Synthetic Prompting: Generating Chain-of-Thought Demonstrations for Large Language Models

Authors: Zhihong Shao, Yeyun Gong, Yelong Shen, Minlie Huang, Nan Duan, Weizhu Chen

ICML 2023 | Conference PDF | Archive PDF | Plain Text | LLM Run Details

Reproducibility Variable Result LLM Response
Research Type Experimental We evaluate our method on numerical, symbolic, and algorithmic reasoning tasks, and show that it outperforms existing prompting techniques.
Researcher Affiliation Collaboration 1Tsinghua University 2Microsoft Research Asia 3Microsoft Azure AI. Correspondence to: Minlie Huang <aihuang@tsinghua.edu.cn>.
Pseudocode Yes In our main experiments, we use PAL-style reasoning, i.e., reasoning chains are snippets of code, and answers are obtained by executing the code. Figure 1 (left) shows an example prompt for the backward process, which includes some demonstrations randomly sampled from the seed examples and the previously synthesized ones. The example code snippets provided (e.g., 'def solution():' blocks) serve as structured, code-like representations of the reasoning process.
Open Source Code No No, the paper does not include an unambiguous statement of code release or provide a link to a source-code repository for their methodology.
Open Datasets Yes We experimented on seven datasets of different reasoning tasks.
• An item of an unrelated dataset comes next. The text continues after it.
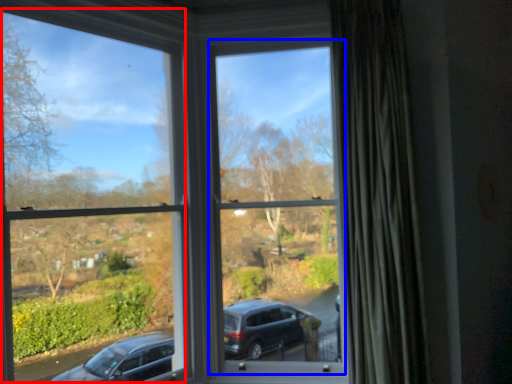 Question: Which object appears closest to the camera in this image, window frame (highlighted by a red box) or window frame (highlighted by a blue box)?

Choices:
 (A) window frame
 (B) window frame

Answer: (A)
Examples are presented in Table 1. Numerical reasoning (1) GSM8K (Cobbe et al., 2021) is a dataset of 1,319 diverse grade school math word problems... (3) SVAMP (Patel et al., 2021)... (4) ASDiv (Miao et al., 2020)... (5) Single Op (Koncel-Kedziorski et al., 2016)... Symbolic reasoning The Colored Objects task from Big Bench Hard (Suzgun et al., 2022)... Algorithmic reasoning The Repeat Copy task also comes from Big-Bench Hard...
Dataset Splits No No, the paper mentions using 'seed examples' and evaluating on 'test sets' of established datasets, but it does not specify explicit training/validation/test splits (e.g., percentages or absolute counts) for the datasets themselves that would allow reproduction of data partitioning.
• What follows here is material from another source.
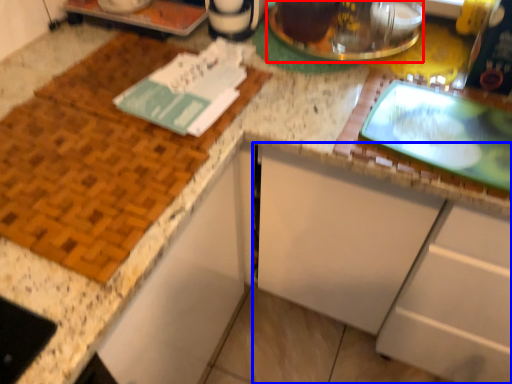 Question: Among these objects, which one is nearest to the camera, appliance (highlighted by a red box) or cabinetry (highlighted by a blue box)?

Choices:
 (A) appliance
 (B) cabinetry

Answer: (B)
Hardware Specification No No, the paper mentions the use of specific language models (e.g., 'text-davinci-003 version of Instruct GPT', 'code-davinci-002 and cushman') as backend LLMs, but it does not provide any details about the underlying hardware (e.g., GPU models, CPU types, or memory) used for these models or for running their experiments.
Software Dependencies No No, the paper mentions tools like 'Sentence BERT' and 'all-mpnet-base-v2' but does not provide specific version numbers for these or any other software libraries or dependencies used in the experiments.
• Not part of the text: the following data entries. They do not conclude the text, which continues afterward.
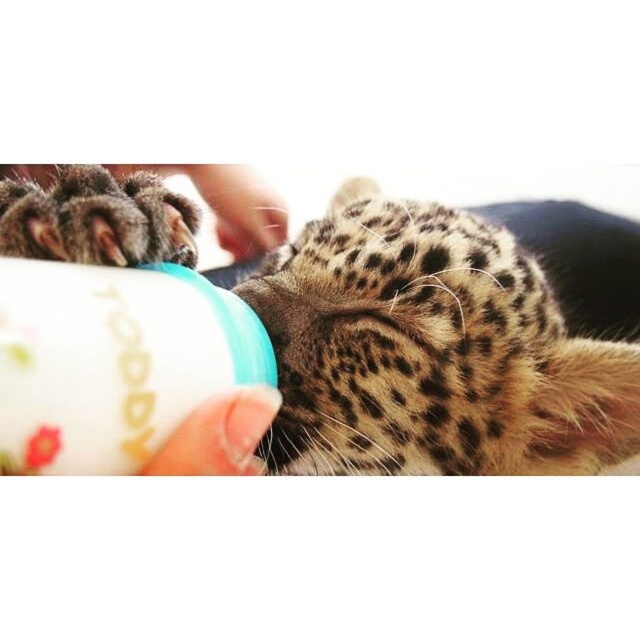 You are a wildlife photographer holding a camera 12 inches wide. You want to take a photo of the spotted fur leopard at center from your current position. Can your camera fit entirely within the leopard? Please explain.

The spotted fur leopard at center and the viewer are 32.32 inches apart. The camera is 12 inches wide. Since the leopard is an animal and the camera is being held by the photographer, the camera cannot fit entirely within the leopard. The question seems to have a misunderstanding. The photographer should ensure they are positioned appropriately to capture the leopard within the camera frame without overlapping physically.

Based on the scene description, which object is positioned higher in the image, the spotted fur leopard at center or the white plastic bottle at center?

The spotted fur leopard at center is located below the white plastic bottle at center, so the white plastic bottle at center is positioned higher.

You are a wildlife photographer trying to capture a close shot of the spotted fur leopard at center and the white plastic bottle at center. If you want to ensure both are in focus, which one should you adjust your camera focus to prioritize based on their sizes?

The spotted fur leopard at center is larger in width than the white plastic bottle at center, so you should prioritize focusing on the leopard to ensure both are in focus. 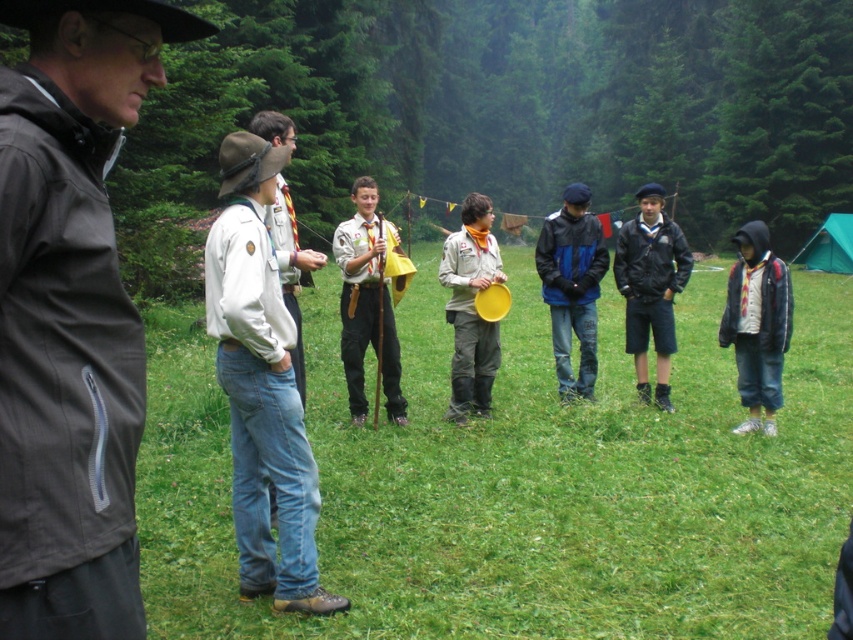 The scene shows a campsite with a group of scouts. There is a point marked at coordinates (520,481). What is located at this point?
Experiment Setup Yes We used top-p sampling (Holtzman et al., 2020) for synthesis with temperature set to 0.7, and used greedy decoding for inference with temperature set to 0. All numerical reasoning datasets share one set of seed examples either randomly sampled from GSM8K (when the number of seeds is 2 or 4) or from Wei et al. (2022b) (when the number of seeds is 8)... Target complexities range from the lowest complexity of the seed examples to the highest one plus c; c was set to 4 for numerical reasoning and 2 on the other datasets. In forward synthesis, the number of reasoning chains sampled for each question was 3. The encoder used for clustering was all-mpnet-base-v2.